There is a progressive focusing of attention on the sufferer along with an equal neglect of the feelings, wants, and needs of oneself and family members. The problem is that the one who is suffering becomes preoccupied with their problem and use it as an excuse on a regular basis.
Confusion and Doubt
As the irrationality, perceptual distortions, and high tolerance of inappropriate behaviors spreads, family members can become trapped trapped in their own web of doubt and uncertainty. Difficulties can be experienced with boundaries, limits, taking on the pain and hurt, as well as the confusion of the sufferer.
Mixed feelings are experienced of wanting to be closer to the sufferer while at the same time wanting to let go to avoid further hurt. They may find it difficult to make decisions because any personal decision can be seen as causing discomfort for the sufferer. Loved ones often feel powerless and are powerless in preventing the sufferer’s problems.
Guilt and Depression
Some family members often feel that they can’t do quite enough. Trying to control the uncontrollable, loved ones can feel helpless, impotent, and frustrated. Anger is often suppressed, denied and/or repressed out of guilt. Internalizing feelings comes out later in physical problems, acting out, having affairs, wanting to leave the relationship, or becoming increasingly depressed, helpless, and lost. Guilt-laden, and blaming, statements include how can you do this to me only complicate the situation for loved ones.
When one lives in an intense, fear-driven, environment, those around the sufferer tend to mute their feelings. Family members can feel empty and constricted, as well as overwhelmed and fearful. Family members learn to separate from any type of painful feelings. Frozen feelings lead to addictions of any type in order to thaw and feel again.
One becomes hyper-aware of every detail in the environment that may be negative, cause problems, or triggerproblems for the sufferer.
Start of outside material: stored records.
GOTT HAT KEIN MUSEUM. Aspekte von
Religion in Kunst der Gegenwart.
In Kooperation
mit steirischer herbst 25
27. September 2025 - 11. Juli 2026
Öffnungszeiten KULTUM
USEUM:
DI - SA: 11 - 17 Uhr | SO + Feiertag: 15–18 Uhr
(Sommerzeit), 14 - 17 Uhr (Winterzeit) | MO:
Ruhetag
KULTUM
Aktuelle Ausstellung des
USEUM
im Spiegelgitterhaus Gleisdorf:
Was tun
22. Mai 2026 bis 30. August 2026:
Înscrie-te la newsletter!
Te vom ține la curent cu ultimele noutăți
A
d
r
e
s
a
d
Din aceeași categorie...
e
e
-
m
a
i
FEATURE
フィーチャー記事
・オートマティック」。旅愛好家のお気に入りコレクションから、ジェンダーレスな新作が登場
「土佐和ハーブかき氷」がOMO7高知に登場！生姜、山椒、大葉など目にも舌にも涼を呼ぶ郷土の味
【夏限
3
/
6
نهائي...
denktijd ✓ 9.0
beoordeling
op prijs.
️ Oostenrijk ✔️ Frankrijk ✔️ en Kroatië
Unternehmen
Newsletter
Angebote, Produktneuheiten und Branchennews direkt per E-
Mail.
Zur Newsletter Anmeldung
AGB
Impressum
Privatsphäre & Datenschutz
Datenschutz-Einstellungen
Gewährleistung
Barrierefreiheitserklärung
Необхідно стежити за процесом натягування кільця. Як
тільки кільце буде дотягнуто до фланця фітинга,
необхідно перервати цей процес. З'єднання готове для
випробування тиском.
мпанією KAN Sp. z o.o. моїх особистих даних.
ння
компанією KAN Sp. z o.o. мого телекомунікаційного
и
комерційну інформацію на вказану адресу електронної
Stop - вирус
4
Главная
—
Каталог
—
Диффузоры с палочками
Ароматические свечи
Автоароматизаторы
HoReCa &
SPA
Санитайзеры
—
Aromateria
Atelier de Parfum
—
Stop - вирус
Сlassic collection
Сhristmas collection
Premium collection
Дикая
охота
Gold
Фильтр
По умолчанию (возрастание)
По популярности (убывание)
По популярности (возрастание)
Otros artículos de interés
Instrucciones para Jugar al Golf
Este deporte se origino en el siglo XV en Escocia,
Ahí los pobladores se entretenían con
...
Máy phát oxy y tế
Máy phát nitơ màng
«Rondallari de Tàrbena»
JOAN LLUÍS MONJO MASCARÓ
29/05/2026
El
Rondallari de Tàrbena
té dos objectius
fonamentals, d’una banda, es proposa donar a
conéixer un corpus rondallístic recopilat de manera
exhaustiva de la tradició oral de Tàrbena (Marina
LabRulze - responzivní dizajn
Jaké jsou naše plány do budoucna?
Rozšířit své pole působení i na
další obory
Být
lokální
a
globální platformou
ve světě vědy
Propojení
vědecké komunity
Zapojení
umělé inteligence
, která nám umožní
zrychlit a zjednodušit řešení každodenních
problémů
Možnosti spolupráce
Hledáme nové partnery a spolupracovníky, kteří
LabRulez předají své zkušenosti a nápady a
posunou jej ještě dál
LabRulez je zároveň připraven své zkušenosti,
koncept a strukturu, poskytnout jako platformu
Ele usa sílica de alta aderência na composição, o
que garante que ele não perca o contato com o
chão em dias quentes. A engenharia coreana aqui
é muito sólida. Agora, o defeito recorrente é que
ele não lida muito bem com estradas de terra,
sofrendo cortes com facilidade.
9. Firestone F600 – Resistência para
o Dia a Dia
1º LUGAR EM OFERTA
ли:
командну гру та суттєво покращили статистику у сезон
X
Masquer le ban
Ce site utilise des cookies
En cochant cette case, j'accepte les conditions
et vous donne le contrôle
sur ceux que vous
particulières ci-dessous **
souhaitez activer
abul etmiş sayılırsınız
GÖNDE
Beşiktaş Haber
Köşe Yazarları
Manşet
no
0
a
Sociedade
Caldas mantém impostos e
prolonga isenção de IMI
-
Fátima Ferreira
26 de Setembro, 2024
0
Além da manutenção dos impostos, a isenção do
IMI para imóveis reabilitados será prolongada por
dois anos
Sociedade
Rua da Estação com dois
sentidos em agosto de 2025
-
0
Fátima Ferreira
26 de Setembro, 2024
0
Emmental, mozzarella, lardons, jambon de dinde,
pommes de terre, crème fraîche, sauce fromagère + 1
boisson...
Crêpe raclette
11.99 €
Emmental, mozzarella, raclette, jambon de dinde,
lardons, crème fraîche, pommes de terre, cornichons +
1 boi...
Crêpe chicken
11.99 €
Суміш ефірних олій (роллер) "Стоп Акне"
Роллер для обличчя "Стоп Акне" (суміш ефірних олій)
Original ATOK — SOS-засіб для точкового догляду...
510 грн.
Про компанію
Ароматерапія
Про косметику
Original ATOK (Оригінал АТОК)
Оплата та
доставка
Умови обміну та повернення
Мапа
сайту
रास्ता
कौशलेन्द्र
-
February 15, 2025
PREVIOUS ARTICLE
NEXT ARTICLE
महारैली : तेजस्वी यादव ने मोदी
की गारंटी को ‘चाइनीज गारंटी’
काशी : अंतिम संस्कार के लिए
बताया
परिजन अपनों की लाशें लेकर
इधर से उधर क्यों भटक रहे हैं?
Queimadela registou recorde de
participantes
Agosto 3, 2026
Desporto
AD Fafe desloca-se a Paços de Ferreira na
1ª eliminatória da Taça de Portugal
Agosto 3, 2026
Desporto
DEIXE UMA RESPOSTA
The efforts to control the environment by always being aware leads to more exhaustion. Everyone starts toscan for clues to be safe to reduce the continual tensions in the family atmosphere. Everyone is on constant alert. There is little rest and life becomes too serious. This can lead children to learn maladaptive models for intimacy based ways of relating.
The Impact on Family
Just as the problem/illness/disability can begin to affect the physical and psychological well-being of the sufferer, so too can loved ones be affected by the continual anxiety, doubt, and uncertainty. As family members become stressed and fatigued, they can become at risk for a host of psychosomatic and stress-related illnesses. Physical problems tend to get worse for loved ones, including tension and migraine headaches.
Chronic Low Self-Esteem
One problem that frequently happens is that family members too often narrow their social contacts.Because sufferers can blame those closest to themselves, loved ones might question their own self-worth and adequacy. Because family members are further unable to protect the sufferer from pain and problems, they may irrationally feel overly responsible for the problems. The lack of control in one’s life can lead to a lowered sense of self-esteem and self-condemnation.
Loss of Self
Everyone in the family can suffer a progressive estrangement from the self. By living in continual reaction to the sufferer, some family members can suffer a gradual and progressive loss of self just like the individual with the problems. Because so much of the focus of interaction is around the sufferer, the caretaker can feel invisible. Neglecting their own needs, they are at risk of becoming alienated from what they feel, think, want or need.